Mein im März 07 gekauftes System mit Core2Duo 1,8@2,9, 4 GB RAM und 8800 GTS (900€ insg mit VIsta etc.) reicht bisher problemlos (und ist fast unhörbar leise), daher derzeit nichts neues geplant. Spiele eh nur noch wenig, daher wird der nächste Desktop-PC wohl erst 2010 anstehen. Wenn die Preise weiterhin so billig sind für jeweils aktuelle Hardware, werde ich dann aber mit 600-700€ gut hinkommen. Da gab's früher nur die CPU + Mainboard dafür 
Mitte 2009 kommt erstmal ein "Office"-Notebook für 600€, da hier das alte doch schon etwas an seine Grenzen heutzutage stößt (und davon abgesehen öfter mal abstürzt, sehr störend beim arbeiten^^).
Derzeit fehlt mir auch teils die Übersicht, ungefähr eine Zusammenstellung eines aktuellen Systems okay, aber so genau weiss ich auch nicht mehr über aktuelle Trends bescheid (weisse bescheid, schätzelein?).

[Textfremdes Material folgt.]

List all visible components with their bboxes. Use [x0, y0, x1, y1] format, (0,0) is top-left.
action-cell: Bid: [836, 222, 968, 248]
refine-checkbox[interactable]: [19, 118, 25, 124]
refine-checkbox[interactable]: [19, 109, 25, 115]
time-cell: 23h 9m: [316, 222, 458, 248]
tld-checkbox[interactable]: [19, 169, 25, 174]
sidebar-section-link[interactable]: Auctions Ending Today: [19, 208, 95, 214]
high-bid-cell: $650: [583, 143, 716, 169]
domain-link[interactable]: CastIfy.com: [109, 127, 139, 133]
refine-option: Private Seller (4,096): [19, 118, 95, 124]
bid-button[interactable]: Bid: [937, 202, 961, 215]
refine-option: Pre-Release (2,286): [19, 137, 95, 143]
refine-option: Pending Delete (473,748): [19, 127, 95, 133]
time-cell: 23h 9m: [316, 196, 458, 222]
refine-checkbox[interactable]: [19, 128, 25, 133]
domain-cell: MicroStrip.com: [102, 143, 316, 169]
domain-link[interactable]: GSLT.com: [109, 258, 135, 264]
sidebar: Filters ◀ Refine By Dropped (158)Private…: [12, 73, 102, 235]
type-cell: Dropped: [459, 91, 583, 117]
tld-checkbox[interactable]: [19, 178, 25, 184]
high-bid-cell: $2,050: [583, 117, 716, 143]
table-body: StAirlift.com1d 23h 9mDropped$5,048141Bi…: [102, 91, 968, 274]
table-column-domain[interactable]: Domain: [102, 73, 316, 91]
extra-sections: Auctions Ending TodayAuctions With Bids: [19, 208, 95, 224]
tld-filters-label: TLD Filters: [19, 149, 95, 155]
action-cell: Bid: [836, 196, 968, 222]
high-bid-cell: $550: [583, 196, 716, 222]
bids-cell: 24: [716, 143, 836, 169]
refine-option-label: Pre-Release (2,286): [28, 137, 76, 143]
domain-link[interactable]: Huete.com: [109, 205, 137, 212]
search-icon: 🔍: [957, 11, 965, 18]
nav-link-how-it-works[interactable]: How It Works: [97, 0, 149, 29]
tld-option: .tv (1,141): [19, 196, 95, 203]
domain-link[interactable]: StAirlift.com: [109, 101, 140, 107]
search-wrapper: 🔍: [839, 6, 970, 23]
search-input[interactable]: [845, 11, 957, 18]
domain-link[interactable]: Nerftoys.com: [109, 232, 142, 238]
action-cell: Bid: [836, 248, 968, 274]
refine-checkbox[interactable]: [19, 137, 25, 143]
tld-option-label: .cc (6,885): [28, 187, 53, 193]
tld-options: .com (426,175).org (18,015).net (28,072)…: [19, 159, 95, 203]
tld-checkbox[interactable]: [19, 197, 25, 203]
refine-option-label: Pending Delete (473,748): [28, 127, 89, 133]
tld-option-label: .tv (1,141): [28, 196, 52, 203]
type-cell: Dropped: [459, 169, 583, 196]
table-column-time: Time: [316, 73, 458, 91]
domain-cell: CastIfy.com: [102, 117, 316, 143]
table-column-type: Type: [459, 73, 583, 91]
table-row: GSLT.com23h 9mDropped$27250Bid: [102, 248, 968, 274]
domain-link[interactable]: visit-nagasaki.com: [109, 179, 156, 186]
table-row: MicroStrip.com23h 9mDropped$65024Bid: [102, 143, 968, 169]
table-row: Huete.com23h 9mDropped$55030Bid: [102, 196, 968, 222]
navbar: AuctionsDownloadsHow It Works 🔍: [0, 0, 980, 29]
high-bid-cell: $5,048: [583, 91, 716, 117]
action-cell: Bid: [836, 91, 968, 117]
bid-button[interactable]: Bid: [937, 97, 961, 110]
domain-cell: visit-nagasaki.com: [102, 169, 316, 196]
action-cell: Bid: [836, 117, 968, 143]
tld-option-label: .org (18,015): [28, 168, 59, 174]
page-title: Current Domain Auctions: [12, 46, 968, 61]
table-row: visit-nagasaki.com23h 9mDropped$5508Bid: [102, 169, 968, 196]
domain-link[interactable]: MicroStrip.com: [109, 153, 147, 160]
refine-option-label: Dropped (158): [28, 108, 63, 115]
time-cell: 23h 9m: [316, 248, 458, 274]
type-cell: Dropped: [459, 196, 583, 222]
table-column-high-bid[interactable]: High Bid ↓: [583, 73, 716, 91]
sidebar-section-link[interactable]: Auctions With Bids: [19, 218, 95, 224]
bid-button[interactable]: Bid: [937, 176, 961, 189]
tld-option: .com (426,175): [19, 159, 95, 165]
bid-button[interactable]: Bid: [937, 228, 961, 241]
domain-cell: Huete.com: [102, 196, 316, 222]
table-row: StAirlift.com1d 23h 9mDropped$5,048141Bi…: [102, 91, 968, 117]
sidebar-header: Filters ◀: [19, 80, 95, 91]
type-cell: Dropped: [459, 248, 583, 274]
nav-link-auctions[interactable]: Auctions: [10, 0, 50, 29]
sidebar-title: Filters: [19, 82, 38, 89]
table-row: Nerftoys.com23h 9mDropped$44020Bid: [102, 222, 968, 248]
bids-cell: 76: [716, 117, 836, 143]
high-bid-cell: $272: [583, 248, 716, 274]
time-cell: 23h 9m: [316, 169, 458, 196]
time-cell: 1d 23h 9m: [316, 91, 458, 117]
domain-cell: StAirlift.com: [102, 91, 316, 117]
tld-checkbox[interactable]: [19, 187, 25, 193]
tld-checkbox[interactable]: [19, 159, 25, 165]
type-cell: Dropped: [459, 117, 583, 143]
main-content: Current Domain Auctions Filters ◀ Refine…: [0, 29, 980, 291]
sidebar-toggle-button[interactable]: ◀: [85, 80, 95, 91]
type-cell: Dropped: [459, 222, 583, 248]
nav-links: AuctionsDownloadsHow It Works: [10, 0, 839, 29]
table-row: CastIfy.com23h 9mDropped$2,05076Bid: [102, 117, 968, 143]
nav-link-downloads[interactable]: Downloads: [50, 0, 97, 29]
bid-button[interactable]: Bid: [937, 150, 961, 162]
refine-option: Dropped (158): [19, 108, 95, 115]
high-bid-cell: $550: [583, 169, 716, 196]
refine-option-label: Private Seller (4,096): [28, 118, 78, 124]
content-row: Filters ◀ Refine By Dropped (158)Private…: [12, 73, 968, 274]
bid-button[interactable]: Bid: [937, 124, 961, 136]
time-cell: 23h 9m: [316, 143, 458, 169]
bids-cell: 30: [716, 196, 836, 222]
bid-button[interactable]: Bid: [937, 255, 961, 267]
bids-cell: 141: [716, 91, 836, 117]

Die Zielgruppe von den Grafikkarten/Mainboard-Hersteller scheint tasächlicher der 14-17 jährige PC-Zocker zu sein, der sich ständig auf dem laufenden hält, wenn ich mir die X-Bezeichnungen/Abkürzungen so anschaue.


----------



## ZeroCool81LE (27. November 2008)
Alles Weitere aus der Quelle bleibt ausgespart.